Rationale and definition:

Access to adequate social protection is recognized as a basic right, enshrined in the Universal Declaration of Human Rights, but more than half of the world’s population lacks national social protection coverage.1 This indicator measures the percentage of the eligible population covered by these social safety nets. The ILO includes the following 10 elements as part of comprehensive social security coverage: medical care; sickness benefits; protection for disability, old age and survivorship, maternity, children, unemployment, and employment injury; and general protection against poverty and social exclusion.2 The most common types of social protection are labor market interventions to promote employment and protect workers, social insurance such as health or unemployment insurance, and social assistance to support vulnerable individuals or households. New instruments of social protection have also gained popularity, including conditional cash transfers.

Disaggregation:

By sex, age, urban/rural, and by type (medical, employment, etc.).

Comments and limitations:

In practice, access to social security can be limited by discrimination, which may not be captured here.

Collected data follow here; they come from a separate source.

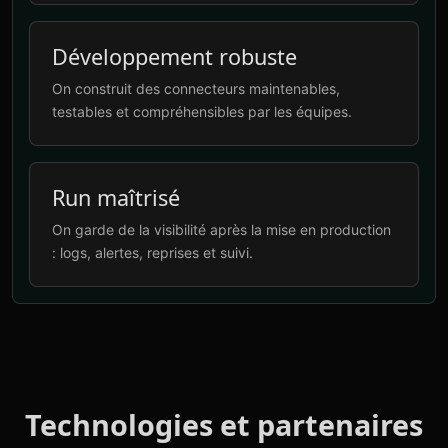
Développement robuste
On construit des connecteurs maintenables,
testables et compréhensibles par les équipes.
Run maîtrisé
On garde de la visibilité après la mise en production
: logs, alertes, reprises et suivi.
Technologies et partenaires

Preliminary assessment of current data availability by Friends of the Chair:

TBD.

Primary data source:

Administrative data, or household surveys if not available.

Potential lead agency or agencies:

ILO.

Footnotes

  1. UN Research Institute For Social Development (2010). Combating Poverty and Inequality: Structural Change, Social Policy and Politics. Geneva, Switzerland: UNRISD.

  1. UN Research Institute For Social Development (2010). Combating Poverty and Inequality: Structural Change, Social Policy and Politics. Geneva, Switzerland: UNRISD.

  2. See ILO Social protection website.